**The data:**
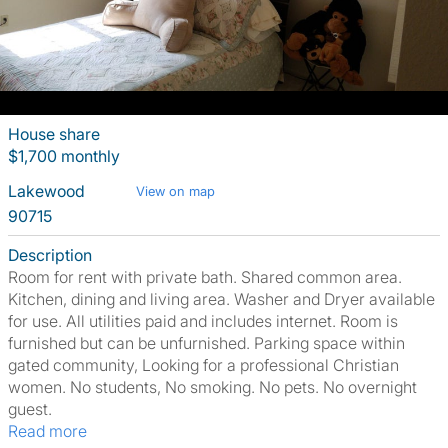
House share
$1,700 monthly
Lakewood
View on map
90715
Description
Room for rent with private bath. Shared common area.
Kitchen, dining and living area. Washer and Dryer available
for use. All utilities paid and includes internet. Room is
furnished but can be unfurnished. Parking space within
gated community, Looking for a professional Christian
women. No students, No smoking. No pets. No overnight
guest.
Read more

**Exercise aim:** Restate each of the entries above word for word and skip every image.

**Response for this exercise:**
House share
$1,700 monthly
Lakewood
View on map
90715
Description
Room for rent with private bath. Shared common area.
Kitchen, dining and living area. Washer and Dryer available
for use. All utilities paid and includes internet. Room is
furnished but can be unfurnished. Parking space within
gated community, Looking for a professional Christian
women. No students, No smoking. No pets. No overnight
guest.
Read more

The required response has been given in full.